Stahelova A, Mrazek F, Smizansky M, Petrek M, Gallo J - BMC Immunol. (2012)

Bottom Line: There was no significant difference in the distribution of the remaining five investigated CGPs and their haplotypes between groups.A functional variant of the gene encoding for IL-1beta was preliminarily nominated as a genetic factor contributing to the susceptibility to PJI.Our results should be independently replicated; studies on the functional relevance of IL1B gene variants in PJI are also needed.

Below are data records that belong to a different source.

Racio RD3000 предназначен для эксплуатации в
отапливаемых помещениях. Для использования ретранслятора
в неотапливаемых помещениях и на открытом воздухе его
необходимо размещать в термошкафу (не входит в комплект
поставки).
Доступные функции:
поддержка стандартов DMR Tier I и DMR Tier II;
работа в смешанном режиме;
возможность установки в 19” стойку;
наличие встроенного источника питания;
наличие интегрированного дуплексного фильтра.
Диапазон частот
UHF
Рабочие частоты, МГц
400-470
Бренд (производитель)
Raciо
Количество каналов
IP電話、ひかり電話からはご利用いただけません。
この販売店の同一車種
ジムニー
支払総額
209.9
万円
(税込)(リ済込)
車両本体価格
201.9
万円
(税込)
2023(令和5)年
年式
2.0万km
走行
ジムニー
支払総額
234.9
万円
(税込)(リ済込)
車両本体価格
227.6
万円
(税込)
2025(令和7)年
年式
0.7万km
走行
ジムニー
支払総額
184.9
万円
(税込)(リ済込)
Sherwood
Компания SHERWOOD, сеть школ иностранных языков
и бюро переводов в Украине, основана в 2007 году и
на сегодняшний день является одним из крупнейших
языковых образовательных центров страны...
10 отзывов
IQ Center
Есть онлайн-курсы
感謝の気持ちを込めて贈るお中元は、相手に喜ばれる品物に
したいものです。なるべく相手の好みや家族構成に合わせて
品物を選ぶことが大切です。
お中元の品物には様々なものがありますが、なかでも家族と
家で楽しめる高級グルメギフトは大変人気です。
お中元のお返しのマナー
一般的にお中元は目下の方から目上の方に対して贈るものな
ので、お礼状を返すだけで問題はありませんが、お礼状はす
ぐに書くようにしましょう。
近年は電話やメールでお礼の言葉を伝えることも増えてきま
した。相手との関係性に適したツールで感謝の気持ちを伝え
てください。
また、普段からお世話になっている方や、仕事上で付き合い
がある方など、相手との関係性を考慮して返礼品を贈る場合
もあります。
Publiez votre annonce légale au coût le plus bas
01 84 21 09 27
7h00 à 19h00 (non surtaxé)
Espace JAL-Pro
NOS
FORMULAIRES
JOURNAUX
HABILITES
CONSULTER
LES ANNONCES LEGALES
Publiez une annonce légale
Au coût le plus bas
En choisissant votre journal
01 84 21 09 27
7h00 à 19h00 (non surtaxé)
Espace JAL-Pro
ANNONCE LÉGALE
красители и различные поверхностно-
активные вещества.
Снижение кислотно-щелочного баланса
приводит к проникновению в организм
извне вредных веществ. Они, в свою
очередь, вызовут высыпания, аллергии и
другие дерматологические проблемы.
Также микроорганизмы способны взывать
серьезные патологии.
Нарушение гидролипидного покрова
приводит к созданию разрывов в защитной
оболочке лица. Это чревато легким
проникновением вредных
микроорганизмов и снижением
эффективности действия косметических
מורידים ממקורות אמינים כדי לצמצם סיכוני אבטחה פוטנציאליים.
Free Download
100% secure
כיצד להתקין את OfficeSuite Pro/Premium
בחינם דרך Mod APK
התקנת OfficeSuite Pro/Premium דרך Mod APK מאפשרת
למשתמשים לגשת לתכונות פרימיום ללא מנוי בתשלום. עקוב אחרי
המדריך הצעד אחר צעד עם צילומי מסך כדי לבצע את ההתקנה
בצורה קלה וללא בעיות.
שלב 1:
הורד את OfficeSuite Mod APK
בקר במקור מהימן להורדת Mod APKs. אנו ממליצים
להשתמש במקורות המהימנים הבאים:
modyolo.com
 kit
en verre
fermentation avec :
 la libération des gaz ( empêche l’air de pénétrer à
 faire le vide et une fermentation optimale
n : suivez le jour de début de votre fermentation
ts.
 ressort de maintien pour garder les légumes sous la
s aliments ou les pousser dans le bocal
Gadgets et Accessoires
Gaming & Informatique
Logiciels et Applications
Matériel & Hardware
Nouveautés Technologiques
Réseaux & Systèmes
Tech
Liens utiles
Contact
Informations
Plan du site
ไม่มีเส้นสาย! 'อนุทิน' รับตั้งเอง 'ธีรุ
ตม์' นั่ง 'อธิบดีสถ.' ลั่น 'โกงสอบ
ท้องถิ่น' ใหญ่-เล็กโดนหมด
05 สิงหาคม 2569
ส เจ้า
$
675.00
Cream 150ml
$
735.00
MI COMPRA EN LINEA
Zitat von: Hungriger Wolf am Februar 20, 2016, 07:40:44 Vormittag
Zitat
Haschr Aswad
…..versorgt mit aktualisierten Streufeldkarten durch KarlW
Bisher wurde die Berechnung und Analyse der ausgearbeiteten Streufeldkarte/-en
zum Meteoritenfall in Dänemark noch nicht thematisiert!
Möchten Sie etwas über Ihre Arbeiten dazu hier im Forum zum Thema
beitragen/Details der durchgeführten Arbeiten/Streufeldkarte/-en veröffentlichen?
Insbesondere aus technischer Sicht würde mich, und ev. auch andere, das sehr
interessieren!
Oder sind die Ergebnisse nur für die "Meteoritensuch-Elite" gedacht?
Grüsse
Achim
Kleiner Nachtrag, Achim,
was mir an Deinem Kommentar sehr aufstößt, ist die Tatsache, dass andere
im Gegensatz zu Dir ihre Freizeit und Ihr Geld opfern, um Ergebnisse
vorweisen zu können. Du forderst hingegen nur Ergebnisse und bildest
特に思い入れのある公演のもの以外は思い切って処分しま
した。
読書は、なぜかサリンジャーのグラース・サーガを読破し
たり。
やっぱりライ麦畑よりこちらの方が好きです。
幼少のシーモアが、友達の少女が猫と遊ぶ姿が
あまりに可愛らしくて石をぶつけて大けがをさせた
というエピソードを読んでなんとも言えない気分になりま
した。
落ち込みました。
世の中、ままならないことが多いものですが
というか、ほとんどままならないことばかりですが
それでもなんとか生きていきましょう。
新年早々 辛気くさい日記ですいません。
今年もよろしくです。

View Article: PubMed Central - HTML - PubMed

Affiliation: Laboratory of Immunogenomics and Immunoproteomics, Faculty of Medicine and Dentistry, Palacky University Olomouc, IP Pavlova 6, Olomouc 77520, Czech Republic.

ABSTRACT

Background: Prosthetic joint infection (PJI) is an important failure mechanism of total joint arthroplasty (TJA). Here we examine whether the particular genetic variants can lead to increased susceptibility to PJI development.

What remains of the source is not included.